It's Up to Us, Not Government, to Make Our Energy Choices | Opinion

Another Earth Day ambled by last week, and with it the usual calls for wildly unreasonable energy goals that would require a frontal assault on the economy and on consumer choice. But for the first time in a few years, this ill-advised climate panic came from the White House.

At Thursday's virtual "summit on climate," President Joe Biden told the world: "The signs are unmistakable. The science is undeniable...the cost of inaction keeps mounting." Three myths in a single paragraph is quite the feat, even for a modern politician.

The "signs" of climate change are in the eyes of beholders. A vigorous community of researchers who dispute that "undeniable" science is climbing uphill against politics, funding and groupthink to observe that Earth has seen chapters of cooling before we pivoted toward cleaner energy, and occasions of warming since.

As for the currently invisible "cost of inaction," even an imaginary price tag would struggle to reach the expected cost of actual actions proposed by the Green New Dealers. The oppressive assault of new taxes, regulations and mandates that would be required to wrestle the nation away from its preferred energy landscape would cripple businesses and individual households.

I am writing from Texas, which has no shortage of renewable energy technologies. Our wind turbines did not exactly shine when temperatures dropped to near zero across the state in February, but they remain part of a vigorous green marketplace that also features a growing solar market. But make no mistake: fossil fuels run our state as much as any other. Across the nation, coal, oil and natural gas are all used far more cleanly than in past decades, allowing our air to grow cleaner without draconian overreach from climate activists.

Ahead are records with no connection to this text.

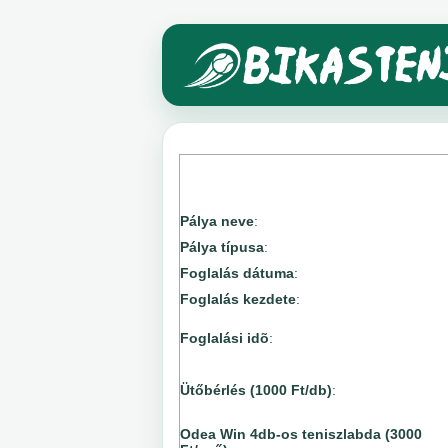
Pálya neve
:
Pálya típusa
:
Foglalás dátuma
:
Foglalás kezdete
:
Foglalási idõ
:
Ütőbérlés (1000 Ft/db)
:
Odea Win 4db-os teniszlabda (3000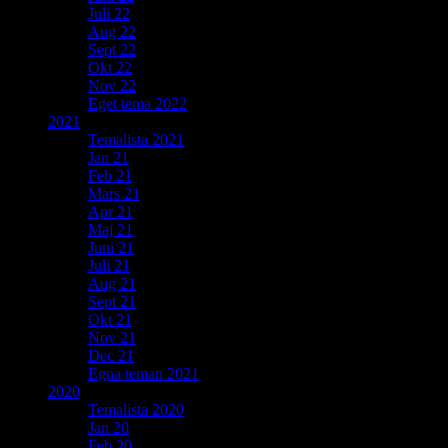
Juli 22
Aug 22
Sept 22
Okt 22
Nov 22
Eget tema 2022
2021
Temalista 2021
Jan 21
Feb 21
Mars 21
Apr 21
Maj 21
Juni 21
Juli 21
Aug 21
Sept 21
Okt 21
Nov 21
Dec 21
Egna teman 2021
2020
Temalista 2020
Jan 20
Feb 20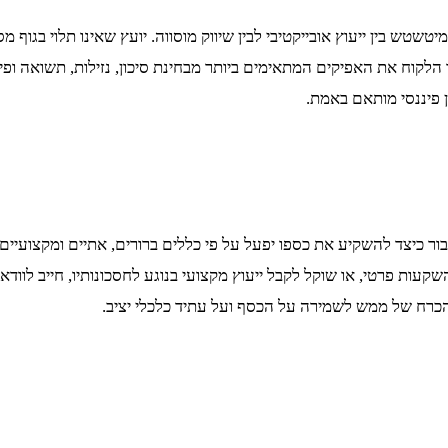
שטש בין ייעוץ אובייקטיבי לבין שיווק מוסווה. יועץ שאינו תלוי בגוף 
 הלקוח את האפיקים המתאימים ביותר מבחינת סיכון, נזילות, תשואה ופי
ן פיננסי מותאם באמת.
ר כיצד להשקיע את כספו יפעל על פי כללים ברורים, אתיים ומקצועיים.
עות פרטי, או שוקל לקבל ייעוץ מקצועי בנוגע לחסכונותיו, חייב לוודא ש
הכרח של ממש לשמירה על הכסף ועל עתיד כלכלי יציב.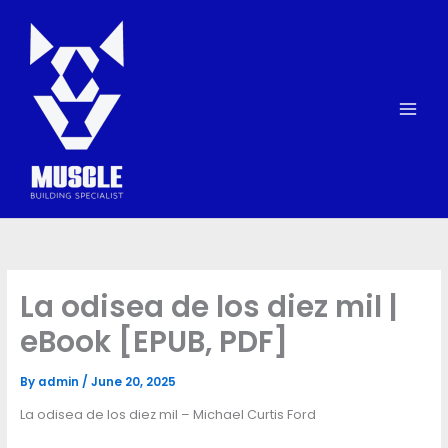
Skip
to
content
La odisea de los diez mil |
eBook [EPUB, PDF]
By
admin
/
June 20, 2025
La odisea de los diez mil – Michael Curtis Ford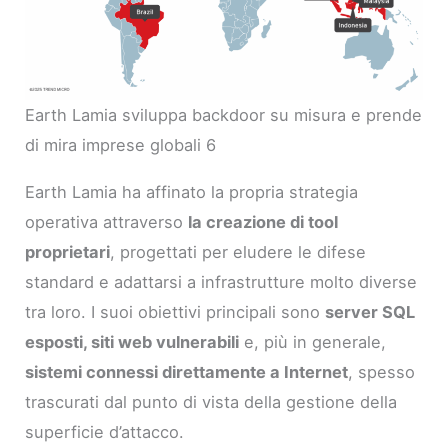
Earth Lamia sviluppa backdoor su misura e prende
di mira imprese globali 6
Earth Lamia ha affinato la propria strategia
operativa attraverso
la creazione di tool
proprietari
, progettati per eludere le difese
standard e adattarsi a infrastrutture molto diverse
tra loro. I suoi obiettivi principali sono
server SQL
esposti, siti web vulnerabili
e, più in generale,
sistemi connessi direttamente a Internet
, spesso
trascurati dal punto di vista della gestione della
superficie d’attacco.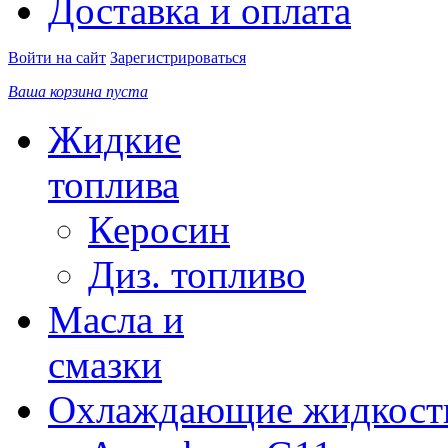
Доставка и оплата
Войти на сайт
Зарегистрироваться
Ваша корзина пуста
Жидкие
топлива
Керосин
Диз. топливо
Масла и
смазки
Охлаждающие жидкост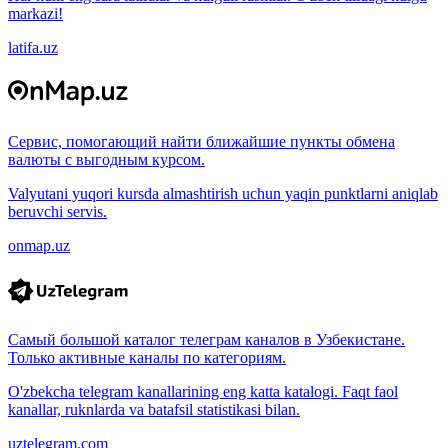
markazi!
latifa.uz
Сервис, помогающий найти ближайшие пункты обмена
валюты с выгодным курсом.
Valyutani yuqori kursda almashtirish uchun yaqin punktlarni aniqlab
beruvchi servis.
onmap.uz
Самый большой каталог телеграм каналов в Узбекистане.
Только активные каналы по категориям.
O'zbekcha telegram kanallarining eng katta katalogi. Faqt faol
kanallar, ruknlarda va batafsil statistikasi bilan.
uztelegram.com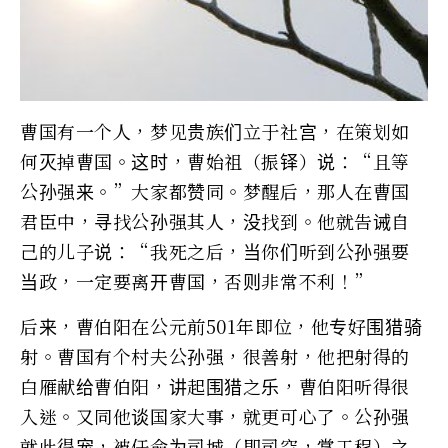
曹国有一个人，梦见贵族们立于社宫，在策划如
何灭掉曹国。这时，曹始祖（振铎）说：“且等
公孙强来。”大家都赞同。梦醒后，那人在曹国
君臣中，寻找公孙强其人，没找到。他就告诫自
己的儿子说：“我死之后，当你们听到公孙强要
当政，一定要离开曹国，否则非常不利！”
后来，曹伯阳在公元前501年即位，他专好围猎骑
射。曹国有个村夫公孙强，很善射，他把射得的
白雁献给曹伯阳，讲起围猎之乐，曹伯阳听得很
入迷。又同他谈国家大事，就更可心了。公孙强
就此得宠，被任命为司城（即司空，掌工程）之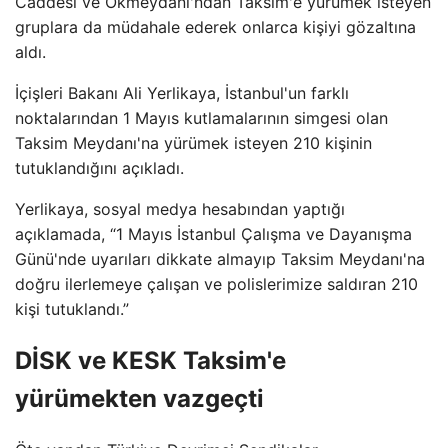
Caddesi ve Okmeydanı'ndan Taksim'e yürümek isteyen
gruplara da müdahale ederek onlarca kişiyi gözaltına
aldı.
İçişleri Bakanı Ali Yerlikaya, İstanbul'un farklı
noktalarından 1 Mayıs kutlamalarının simgesi olan
Taksim Meydanı'na yürümek isteyen 210 kişinin
tutuklandığını açıkladı.
Yerlikaya, sosyal medya hesabından yaptığı
açıklamada, “1 Mayıs İstanbul Çalışma ve Dayanışma
Günü'nde uyarıları dikkate almayıp Taksim Meydanı'na
doğru ilerlemeye çalışan ve polislerimize saldıran 210
kişi tutuklandı.”
DİSK ve KESK Taksim'e
yürümekten vazgeçti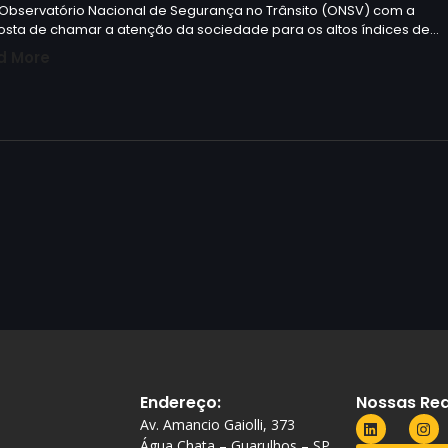
 Observatório Nacional de Segurança no Trânsito (ONSV) com a
osta de chamar a atenção da sociedade para os altos índices de…
d More
Endereço:
Nossas Red
Av. Amancio Gaiolli, 373
Água Chata – Guarulhos – SP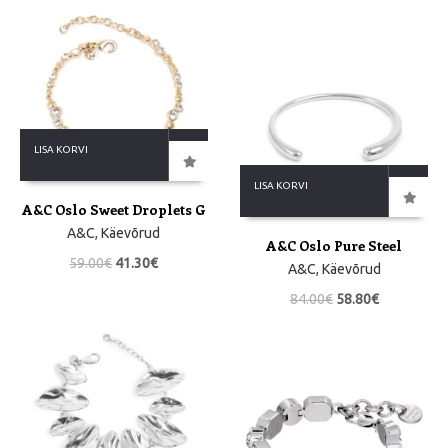
LISA KORVI
LISA KORVI
A&C Oslo Sweet Droplets G
A&C
,
Käevõrud
A&C Oslo Pure Steel
59.00
€
41.30
€
A&C
,
Käevõrud
84.00
€
58.80
€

Electric cars and solar-paneled roofs grow more common every year. These are the choices made by consumers seeking green technologies. It's not hard to find industry cheerleaders predicting that we will simply grow weary of gasoline-powered cars and oil-heated homes. If that happens, fine. But it is a path that should be blazed by freedom of choice. If one of my neighbors buys a Tesla, that is his business. If another neighbor prefers a Ford F-350 with a thirsty V-8, that is his business. It is none of mine, and none of Washington's.

But climate tyranny erodes far more than choice in the energy marketplace. It will take a toll in jobs as well, and not just in my energy-rich state.

Joe Biden
President Joe Biden steps off Marine One on the Ellipse near the White House on April 25, 2021 in Washington, DC. President Joe Biden and First lady Jill Biden spend the weekend in Delaware. Tasos Katopodis/Getty Images

"When people talk about climate, I think jobs," Biden said. I do, too. I think of jobs vanishing into a fantasy world where oil and gas workers, stripped of their high-paying livelihoods, are shunted into factories to cobble solar panels. New technologies can indeed be expected to yield some number of new jobs, but there is no reason to imagine they will be of a sufficient type and number to rescue the millions who are working today to meet our current energy demands.

But fear not—Biden and his climate warriors envision new jobs that can be filled by traditional energy-sector workers: the dismantling of the workplaces that have reliably fed and clothed their families. "I see workers capping hundreds of thousands of abandoned oil and gas wells," Biden proclaimed wistfully, "and abandoned coal mines that need to be reclaimed."

Why will those wells and mines be abandoned? It won't be the result of Americans vaulting toward so much green tech that the coal and oil industries die a natural death. Those sources will have been killed by an alarmist agenda in Washington. The trigger will be pulled by people who have told us for 50 years that our coastal cities would be underwater or our polar ice caps melted five times over by now.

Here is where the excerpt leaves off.